'''

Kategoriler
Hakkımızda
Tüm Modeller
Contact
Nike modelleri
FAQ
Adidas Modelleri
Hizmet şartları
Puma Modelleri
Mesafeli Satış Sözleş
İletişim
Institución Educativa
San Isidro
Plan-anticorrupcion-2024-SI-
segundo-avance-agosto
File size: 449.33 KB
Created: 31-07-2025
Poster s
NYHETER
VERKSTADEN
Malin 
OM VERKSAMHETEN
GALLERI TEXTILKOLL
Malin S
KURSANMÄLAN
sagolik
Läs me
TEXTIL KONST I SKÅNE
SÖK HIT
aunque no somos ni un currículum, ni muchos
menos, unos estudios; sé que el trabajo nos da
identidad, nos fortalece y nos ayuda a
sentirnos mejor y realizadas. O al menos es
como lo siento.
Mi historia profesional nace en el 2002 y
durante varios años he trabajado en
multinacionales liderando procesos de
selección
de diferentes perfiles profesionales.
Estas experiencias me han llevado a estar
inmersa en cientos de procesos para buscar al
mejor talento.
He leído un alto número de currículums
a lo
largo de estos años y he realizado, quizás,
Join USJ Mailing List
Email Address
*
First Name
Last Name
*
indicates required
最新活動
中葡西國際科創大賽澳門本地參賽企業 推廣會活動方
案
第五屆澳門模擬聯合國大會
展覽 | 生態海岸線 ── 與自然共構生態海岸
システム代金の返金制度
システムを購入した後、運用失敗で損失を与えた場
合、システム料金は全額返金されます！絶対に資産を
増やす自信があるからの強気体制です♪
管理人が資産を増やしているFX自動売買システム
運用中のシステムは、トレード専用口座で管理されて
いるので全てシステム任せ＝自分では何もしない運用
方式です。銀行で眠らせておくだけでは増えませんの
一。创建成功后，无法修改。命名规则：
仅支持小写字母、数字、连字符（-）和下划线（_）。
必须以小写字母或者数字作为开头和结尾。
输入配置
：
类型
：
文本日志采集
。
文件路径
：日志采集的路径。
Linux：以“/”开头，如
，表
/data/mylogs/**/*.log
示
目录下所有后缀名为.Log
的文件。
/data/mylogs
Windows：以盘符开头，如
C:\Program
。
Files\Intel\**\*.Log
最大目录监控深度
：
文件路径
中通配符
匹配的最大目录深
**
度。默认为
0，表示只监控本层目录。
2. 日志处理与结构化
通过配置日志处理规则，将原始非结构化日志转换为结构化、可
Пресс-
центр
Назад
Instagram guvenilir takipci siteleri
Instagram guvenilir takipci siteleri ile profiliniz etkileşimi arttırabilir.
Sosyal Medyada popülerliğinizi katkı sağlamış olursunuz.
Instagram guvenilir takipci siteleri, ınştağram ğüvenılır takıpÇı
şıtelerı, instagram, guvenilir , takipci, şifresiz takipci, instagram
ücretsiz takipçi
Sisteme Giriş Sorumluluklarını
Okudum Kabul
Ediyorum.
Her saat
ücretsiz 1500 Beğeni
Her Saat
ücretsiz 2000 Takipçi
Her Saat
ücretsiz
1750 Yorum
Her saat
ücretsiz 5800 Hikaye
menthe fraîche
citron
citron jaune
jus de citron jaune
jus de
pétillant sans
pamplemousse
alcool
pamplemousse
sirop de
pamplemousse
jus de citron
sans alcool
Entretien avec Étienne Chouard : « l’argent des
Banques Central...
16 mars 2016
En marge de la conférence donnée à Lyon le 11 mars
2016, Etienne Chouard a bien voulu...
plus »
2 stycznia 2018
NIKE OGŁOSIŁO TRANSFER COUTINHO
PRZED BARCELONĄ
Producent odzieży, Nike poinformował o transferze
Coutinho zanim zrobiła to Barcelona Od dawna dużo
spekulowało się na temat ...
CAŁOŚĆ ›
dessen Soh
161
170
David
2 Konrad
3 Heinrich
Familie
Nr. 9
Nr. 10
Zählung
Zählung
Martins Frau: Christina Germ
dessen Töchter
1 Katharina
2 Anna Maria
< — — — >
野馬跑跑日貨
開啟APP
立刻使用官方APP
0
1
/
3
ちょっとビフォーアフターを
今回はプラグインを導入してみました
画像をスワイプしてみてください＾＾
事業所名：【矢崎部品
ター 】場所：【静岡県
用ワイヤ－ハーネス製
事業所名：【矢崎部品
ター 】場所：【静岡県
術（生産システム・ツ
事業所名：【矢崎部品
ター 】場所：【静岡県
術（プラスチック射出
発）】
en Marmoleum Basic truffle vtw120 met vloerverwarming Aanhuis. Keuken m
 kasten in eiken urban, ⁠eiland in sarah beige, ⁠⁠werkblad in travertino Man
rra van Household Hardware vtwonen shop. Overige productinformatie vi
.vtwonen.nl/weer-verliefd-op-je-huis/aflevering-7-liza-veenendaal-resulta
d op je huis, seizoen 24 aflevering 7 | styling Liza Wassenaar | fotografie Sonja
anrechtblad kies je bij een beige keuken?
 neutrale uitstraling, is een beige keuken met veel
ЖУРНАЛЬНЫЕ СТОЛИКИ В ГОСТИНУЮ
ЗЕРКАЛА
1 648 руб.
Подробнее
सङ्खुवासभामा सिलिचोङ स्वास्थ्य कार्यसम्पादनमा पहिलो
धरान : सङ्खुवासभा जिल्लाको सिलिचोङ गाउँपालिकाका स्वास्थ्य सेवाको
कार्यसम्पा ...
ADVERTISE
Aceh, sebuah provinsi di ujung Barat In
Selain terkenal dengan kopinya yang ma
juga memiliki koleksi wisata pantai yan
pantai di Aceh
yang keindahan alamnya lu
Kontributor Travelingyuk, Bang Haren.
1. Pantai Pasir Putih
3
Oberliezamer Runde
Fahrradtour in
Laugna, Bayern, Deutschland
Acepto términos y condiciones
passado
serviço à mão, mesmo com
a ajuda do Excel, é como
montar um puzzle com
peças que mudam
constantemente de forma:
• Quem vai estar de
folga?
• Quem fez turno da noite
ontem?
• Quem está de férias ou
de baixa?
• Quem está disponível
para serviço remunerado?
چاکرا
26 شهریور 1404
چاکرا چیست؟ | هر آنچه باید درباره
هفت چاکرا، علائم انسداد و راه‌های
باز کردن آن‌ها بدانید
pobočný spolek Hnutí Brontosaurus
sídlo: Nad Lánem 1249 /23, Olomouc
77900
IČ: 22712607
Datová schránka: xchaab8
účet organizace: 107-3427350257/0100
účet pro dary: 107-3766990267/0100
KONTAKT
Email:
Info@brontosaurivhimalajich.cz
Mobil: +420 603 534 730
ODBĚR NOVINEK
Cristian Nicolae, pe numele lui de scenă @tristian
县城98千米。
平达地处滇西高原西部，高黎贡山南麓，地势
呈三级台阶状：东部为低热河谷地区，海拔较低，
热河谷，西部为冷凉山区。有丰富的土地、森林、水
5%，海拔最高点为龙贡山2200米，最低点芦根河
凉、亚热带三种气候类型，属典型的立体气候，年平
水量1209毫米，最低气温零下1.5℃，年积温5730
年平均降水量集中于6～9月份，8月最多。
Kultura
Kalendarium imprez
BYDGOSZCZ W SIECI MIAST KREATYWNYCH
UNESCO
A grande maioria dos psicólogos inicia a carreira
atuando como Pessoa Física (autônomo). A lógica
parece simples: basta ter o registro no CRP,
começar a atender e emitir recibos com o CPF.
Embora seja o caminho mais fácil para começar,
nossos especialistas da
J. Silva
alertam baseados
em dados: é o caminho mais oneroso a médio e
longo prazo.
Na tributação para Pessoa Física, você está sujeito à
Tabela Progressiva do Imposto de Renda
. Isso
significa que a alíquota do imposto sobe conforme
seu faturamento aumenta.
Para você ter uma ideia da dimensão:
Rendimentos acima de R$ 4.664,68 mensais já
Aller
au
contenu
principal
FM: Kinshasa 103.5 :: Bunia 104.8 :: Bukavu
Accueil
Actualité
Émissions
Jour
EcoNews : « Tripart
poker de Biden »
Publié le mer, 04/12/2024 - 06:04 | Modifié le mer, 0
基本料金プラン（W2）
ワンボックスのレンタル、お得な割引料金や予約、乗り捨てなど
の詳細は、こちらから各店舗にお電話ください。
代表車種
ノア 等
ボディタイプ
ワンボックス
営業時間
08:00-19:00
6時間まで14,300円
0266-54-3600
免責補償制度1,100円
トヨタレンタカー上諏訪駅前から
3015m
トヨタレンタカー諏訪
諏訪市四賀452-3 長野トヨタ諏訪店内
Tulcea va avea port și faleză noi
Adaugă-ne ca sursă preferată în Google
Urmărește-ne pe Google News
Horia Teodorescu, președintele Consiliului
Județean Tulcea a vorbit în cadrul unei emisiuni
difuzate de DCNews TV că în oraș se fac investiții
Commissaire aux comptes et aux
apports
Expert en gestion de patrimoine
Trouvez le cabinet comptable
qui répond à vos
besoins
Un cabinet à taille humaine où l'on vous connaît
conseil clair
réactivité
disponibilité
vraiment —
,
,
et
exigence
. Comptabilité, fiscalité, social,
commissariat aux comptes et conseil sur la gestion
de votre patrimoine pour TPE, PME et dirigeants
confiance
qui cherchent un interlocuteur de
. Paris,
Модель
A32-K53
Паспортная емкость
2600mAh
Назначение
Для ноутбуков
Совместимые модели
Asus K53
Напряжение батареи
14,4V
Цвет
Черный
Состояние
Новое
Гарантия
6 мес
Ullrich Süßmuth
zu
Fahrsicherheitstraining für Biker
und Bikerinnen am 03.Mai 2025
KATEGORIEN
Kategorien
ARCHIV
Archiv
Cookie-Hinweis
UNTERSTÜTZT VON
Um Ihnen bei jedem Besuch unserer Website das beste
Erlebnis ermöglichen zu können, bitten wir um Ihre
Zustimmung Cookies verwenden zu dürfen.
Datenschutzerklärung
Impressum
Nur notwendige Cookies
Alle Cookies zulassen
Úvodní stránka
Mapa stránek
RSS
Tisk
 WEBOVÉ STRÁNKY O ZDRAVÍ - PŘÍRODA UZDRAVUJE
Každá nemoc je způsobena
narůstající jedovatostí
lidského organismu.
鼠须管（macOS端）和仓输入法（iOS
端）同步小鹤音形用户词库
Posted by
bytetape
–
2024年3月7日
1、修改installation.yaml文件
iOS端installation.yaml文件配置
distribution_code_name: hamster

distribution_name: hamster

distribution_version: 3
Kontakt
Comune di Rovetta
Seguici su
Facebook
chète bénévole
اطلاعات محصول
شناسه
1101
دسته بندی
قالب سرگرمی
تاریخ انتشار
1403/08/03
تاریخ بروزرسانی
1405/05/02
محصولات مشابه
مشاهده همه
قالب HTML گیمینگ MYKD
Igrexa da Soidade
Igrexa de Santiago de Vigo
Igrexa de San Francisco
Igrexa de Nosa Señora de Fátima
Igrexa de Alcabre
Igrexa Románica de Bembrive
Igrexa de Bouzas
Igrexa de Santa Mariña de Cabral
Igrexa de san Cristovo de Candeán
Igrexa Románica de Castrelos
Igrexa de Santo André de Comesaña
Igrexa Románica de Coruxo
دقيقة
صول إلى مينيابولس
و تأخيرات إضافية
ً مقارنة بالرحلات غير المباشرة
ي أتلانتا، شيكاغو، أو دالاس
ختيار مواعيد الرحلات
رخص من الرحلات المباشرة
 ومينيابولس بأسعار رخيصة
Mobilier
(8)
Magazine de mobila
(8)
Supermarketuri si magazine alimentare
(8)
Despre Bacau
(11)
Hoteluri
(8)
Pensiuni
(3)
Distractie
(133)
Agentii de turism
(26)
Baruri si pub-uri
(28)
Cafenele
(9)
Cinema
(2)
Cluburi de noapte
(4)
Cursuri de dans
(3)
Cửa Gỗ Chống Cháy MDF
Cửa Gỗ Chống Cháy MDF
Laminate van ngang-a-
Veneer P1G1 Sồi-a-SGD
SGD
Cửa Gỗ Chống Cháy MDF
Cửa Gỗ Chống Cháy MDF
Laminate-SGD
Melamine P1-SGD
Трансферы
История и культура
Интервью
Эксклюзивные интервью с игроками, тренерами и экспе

'''

**Try it:** The word "você" appears in some lines above. Return every one of those lines.

**Answer space:**
Na tributação para Pessoa Física, você está sujeito à
Para você ter uma ideia da dimensão:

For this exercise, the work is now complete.